電話口の義母は、本日もご機嫌うるわしい。「最近、急に寒くなってきたら体調を崩したりしていないかと思って......」と、とってつけたような口実を不審がる様子もなく、会話が弾む。

「食欲は困っちゃうぐらいある」し、睡眠もよくとれているという。「お通じも問題ないわね」と、よどみなくしゃべる、しゃべる、しゃべる。認知症の予兆だなんて取り越し苦労だったのかもしれない。そう反省しかけた矢先に「唯一の悩みはね、ヘンな居候が棲みついちゃったことなの」と、例の見知らぬ女性の話が始まった。

義母が言うには、その女性は40代半ばで小太り。「近所に住んでいるみたいだけど、どこの誰かはよくわからない」。実家の2階に勝手に棲みついて「いつもこちらの様子をジーっとうかがっているの」という。もう怖い。ぜひとも実在していただきたくない。

「こちらが挨拶してもね、知らんぷりなの。まったくどういう人なのかしらね。どうも様子がおかしくてね、ちょっとした隙に、いろいろなものを持っていくの。この間なんて、すごく大切にしていたカーディガンを持っていっちゃって。ホント、イヤになっちゃうでしょう?」

話を聞けば聞くほど、様子がおかしいのは義母なのだが、さすがにそんなツッコミを入れる勇気はない。声が裏返らないよう、細心の注意を払いながら「それはそれは......困っちゃいますね。......ところで、おとうさんに電話代わってもらってもいいですか」とリクエストするので精一杯だった。

電話口に出た義父も、"女ドロボウ"に悩まされているという。盗まれたものをスラスラとそらんじては憤慨する。ただし、ターゲットはもっぱら、義母であり、「僕のものには手をつけようとしない」とも。

勝手に住み着いて、カーディガンを持ち去る。不審な40代女性が見えるのは義母だけ⁉/別居嫁介護日誌 up第4話島影様介護日誌.jpg 

思い切って「あの......おとうさんは、その女の人を見たことがありますか?」と聞くと、義父は「一度もありません」とキッパリ。やっぱり!

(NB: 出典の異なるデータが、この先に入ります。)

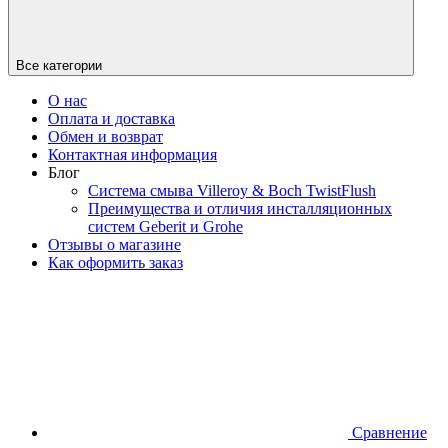
Все категории
О нас
Оплата и доставка
Обмен и возврат
Контактная информация
Блог
Система смыва Villeroy & Boch TwistFlush
Преимущества и отличия инсталляционных
систем Geberit и Grohe
Отзывы о магазине
Как оформить заказ
Сравнение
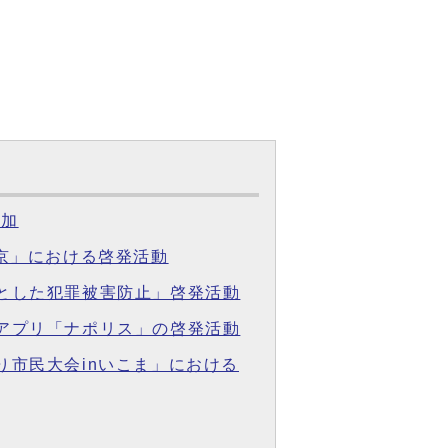
参加
城京」における啓発活動
象とした犯罪被害防止」啓発活動
心アプリ「ナポリス」の啓発活動
り市民大会inいこま」における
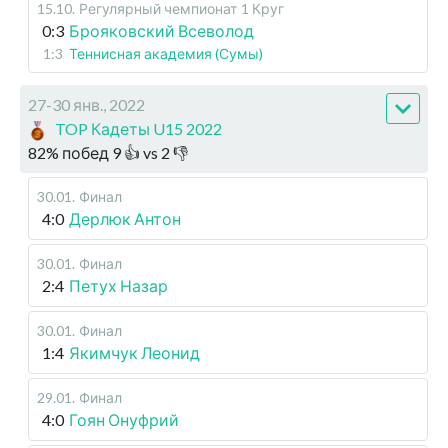
15.10
.
Регулярный чемпионат
1 Круг
0:3
Брояковский Всеволод
1:3
Теннисная академия (Сумы)
27-30 янв., 2022
TOP Кадеты U15 2022
82
%
побед
9
👍 vs
2
👎
30.01
.
Финал
4:0
Дерлюк Антон
30.01
.
Финал
2:4
Петух Назар
30.01
.
Финал
1:4
Якимчук Леонид
29.01
.
Финал
4:0
Гоян Онуфрий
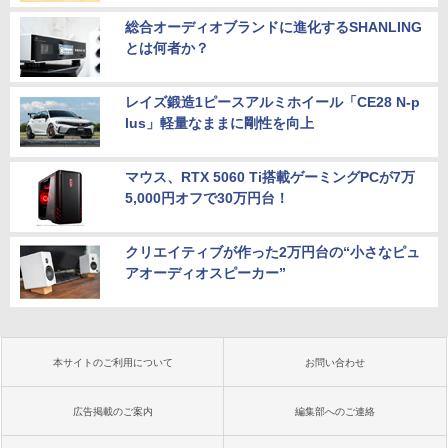
総合オーディオブランドに進化するSHANLING
とは何者か？
レイズ鍛造1ピースアルミホイール「CE28 N-p
lus」軽量なままに剛性を向上
マウス、RTX 5060 Ti搭載ゲーミングPCが7万
5,000円オフで30万円台！
クリエイティブが作った2万円台の“小さなピュ
アオーディオスピーカー”
本サイトのご利用について
お問い合わせ
広告掲載のご案内
編集部へのご連絡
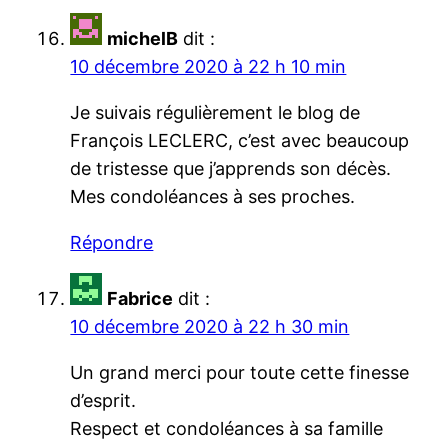
michelB
dit :
10 décembre 2020 à 22 h 10 min
Je suivais régulièrement le blog de
François LECLERC, c’est avec beaucoup
de tristesse que j’apprends son décès.
Mes condoléances à ses proches.
Répondre
Fabrice
dit :
10 décembre 2020 à 22 h 30 min
Un grand merci pour toute cette finesse
d’esprit.
Respect et condoléances à sa famille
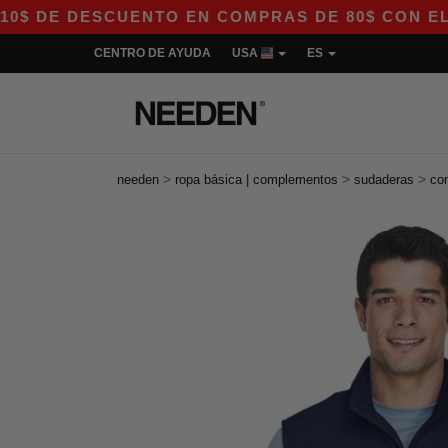
E DESCUENTO EN COMPRAS DE 80$ CON EL CÓDIG
CENTRO DE AYUDA
USA
ES
>
>
>
needen
ropa básica | complementos
sudaderas
co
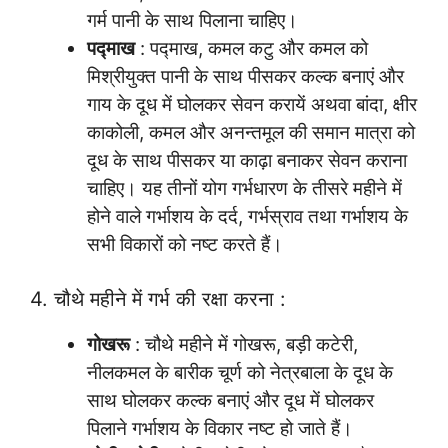
गर्म पानी के साथ पिलाना चाहिए।
पद्माख
: पद्माख, कमल कटु और कमल को
मिश्रीयुक्त पानी के साथ पीसकर कल्क बनाएं और
गाय के दूध में घोलकर सेवन करायें अथवा बांदा, क्षीर
काकोली, कमल और अनन्तमूल की समान मात्रा को
दूध के साथ पीसकर या काढ़ा बनाकर सेवन कराना
चाहिए। यह तीनों योग गर्भधारण के तीसरे महीने में
होने वाले गर्भाशय के दर्द, गर्भस्राव तथा गर्भाशय के
सभी विकारों को नष्ट करते हैं।
4. चौथे महीने में गर्भ की रक्षा करना :
गोखरू
: चौथे महीने में गोखरू, बड़ी कटेरी,
नीलकमल के बारीक चूर्ण को नेत्रबाला के दूध के
साथ घोलकर कल्क बनाएं और दूध में घोलकर
पिलाने गर्भाशय के विकार नष्ट हो जाते हैं।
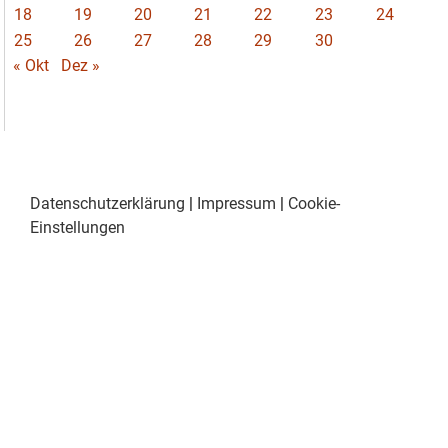
18
19
20
21
22
23
24
25
26
27
28
29
30
« Okt
Dez »
Datenschutzerklärung
|
Impressum
|
Cookie-
Einstellungen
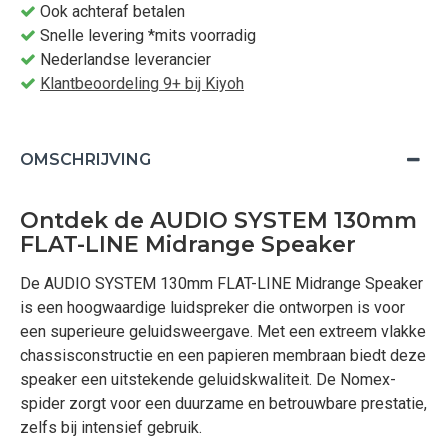
Ook achteraf betalen
Snelle levering *mits voorradig
Nederlandse leverancier
Klantbeoordeling 9+ bij Kiyoh
OMSCHRIJVING
Ontdek de AUDIO SYSTEM 130mm
FLAT-LINE Midrange Speaker
De AUDIO SYSTEM 130mm FLAT-LINE Midrange Speaker
is een hoogwaardige luidspreker die ontworpen is voor
een superieure geluidsweergave. Met een extreem vlakke
chassisconstructie en een papieren membraan biedt deze
speaker een uitstekende geluidskwaliteit. De Nomex-
spider zorgt voor een duurzame en betrouwbare prestatie,
zelfs bij intensief gebruik.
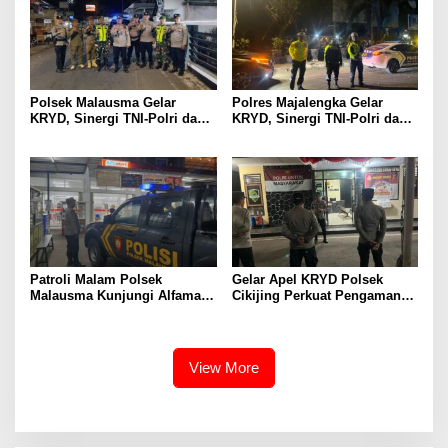
Polsek Malausma Gelar
Polres Majalengka Gelar
KRYD, Sinergi TNI-Polri dan
KRYD, Sinergi TNI-Polri dan
Instansi Terkait Jaga
Instansi Terkait Jaga
Kamtibmas
Kamtibmas
Patroli Malam Polsek
Gelar Apel KRYD Polsek
Malausma Kunjungi Alfamart,
Cikijing Perkuat Pengamanan
Kapolsek Sampaikan
Wilayah
Imbauan Kamtibmas
View More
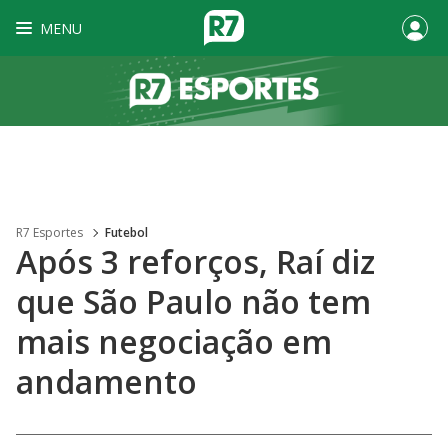
MENU
R7 Esportes
Futebol
Após 3 reforços, Raí diz
que São Paulo não tem
mais negociação em
andamento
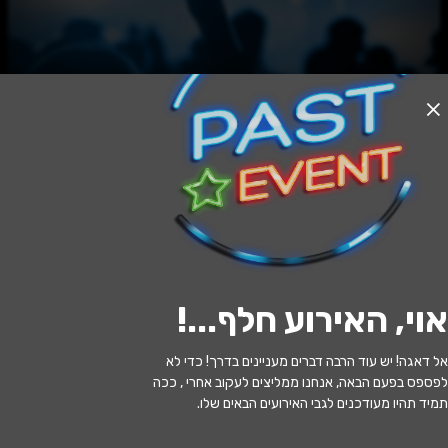
האירוע חלף
הג'אז בהרמוניה - LIM-On Trio - Omri
Mor Trio — A Song For Benji
19:30 | 17.06
מתי?
אוי, האירוע חלף...
!
ירושלים
•
מרכז התרבויות ירושלים - אולם
איפה?
הרמוניה
אל דאגה! יש עוד הרבה דברים מעניינים בדרך! כדי לא
לפספס בפעם הבאה, אנחנו ממליצים לעקוב אחרי , ככה
66 ₪
כמה עולה?
תמיד תהיו מעודכנים לגבי האירועים הבאים שלו.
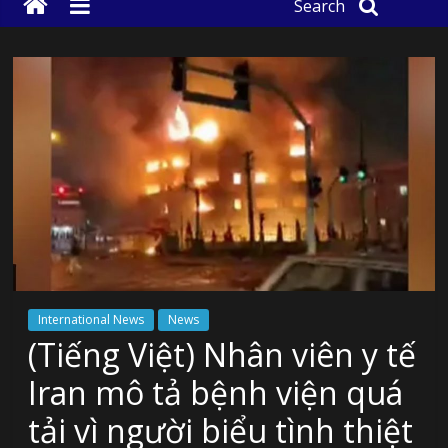
Search
International News
News
(Tiếng Việt) Nhân viên y tế
Iran mô tả bệnh viện quá
tải vì người biểu tình thiệt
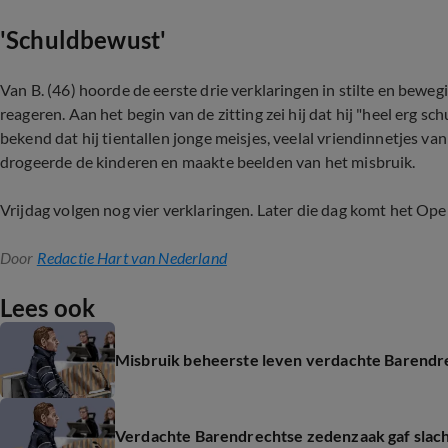
'Schuldbewust'
Van B. (46) hoorde de eerste drie verklaringen in stilte en bewegi
reageren. Aan het begin van de zitting zei hij dat hij "heel erg sc
bekend dat hij tientallen jonge meisjes, veelal vriendinnetjes van 
drogeerde de kinderen en maakte beelden van het misbruik.
Vrijdag volgen nog vier verklaringen. Later die dag komt het Ope
Door
Redactie Hart van Nederland
Lees ook
Misbruik beheerste leven verdachte Barendre
Verdachte Barendrechtse zedenzaak gaf slacht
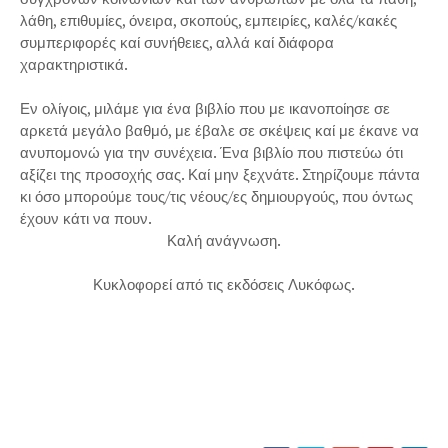
λάθη, επιθυμίες, όνειρα, σκοπούς, εμπειρίες, καλές/κακές
συμπεριφορές καί συνήθειες, αλλά καί διάφορα
χαρακτηριστικά.
Εν ολίγοις, μιλάμε για ένα βιβλίο που με ικανοποίησε σε
αρκετά μεγάλο βαθμό, με έβαλε σε σκέψεις καί με έκανε να
ανυπομονώ για την συνέχεια. Ένα βιβλίο που πιστεύω ότι
αξίζει της προσοχής σας. Καί μην ξεχνάτε. Στηρίζουμε πάντα
κι όσο μπορούμε τους/τις νέους/ες δημιουργούς, που όντως
έχουν κάτι να πουν.
Καλή ανάγνωση.
Κυκλοφορεί από τις εκδόσεις Λυκόφως.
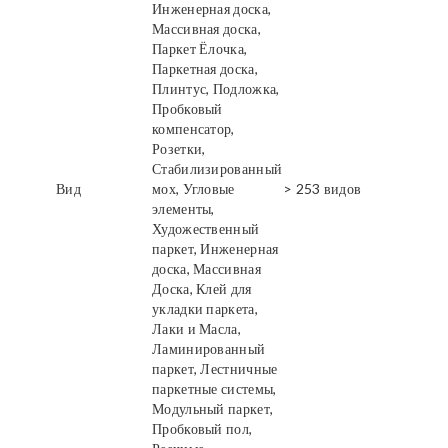
Инженерная доска,
Массивная доска,
Паркет Ёлочка,
Паркетная доска,
Плинтус, Подложка,
Пробковый
компенсатор,
Розетки,
Стабилизированный
Вид
мох, Угловые
> 253 видов
элементы,
Художественный
паркет, Инженерная
доска, Массивная
Доска, Клей для
укладки паркета,
Лаки и Масла,
Ламинированный
паркет, Лестничные
паркетные системы,
Модульный паркет,
Пробковый пол,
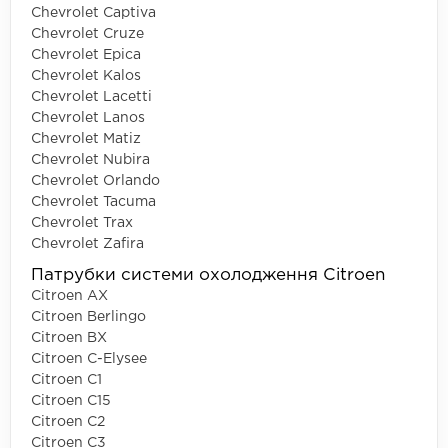
Chevrolet Captiva
Chevrolet Cruze
Chevrolet Epica
Chevrolet Kalos
Chevrolet Lacetti
Chevrolet Lanos
Chevrolet Matiz
Chevrolet Nubira
Chevrolet Orlando
Chevrolet Tacuma
Chevrolet Trax
Chevrolet Zafira
Патрубки системи охолодження Citroen
Citroen AX
Citroen Berlingo
Citroen BX
Citroen C-Elysee
Citroen C1
Citroen C15
Citroen C2
Citroen C3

「ずるがしこいタチのようで、人の気配がするとサッと隠れる......と、家内は言ってます。姿を現してくれれば、こちらとしても対応のしようがあるんだが、僕の前には出てこない。そこがどうにも厄介なんですな。だいたい盗難届を出したときに警察が真剣に対応してくれれば、こんなことで悩まずにすんだものを......」

気づけば、義父の怒りの矛先は「空き巣騒ぎの際に駆けつけた警察官」へと向かい、ヒートアップ。「どうも我々を認知症だと決めつけていた節がある。まったくもってけしからんことです!」と、思い出し怒りが止まらない。そう来たか。でも、これってもしや、格好のチャンス到来じゃないか。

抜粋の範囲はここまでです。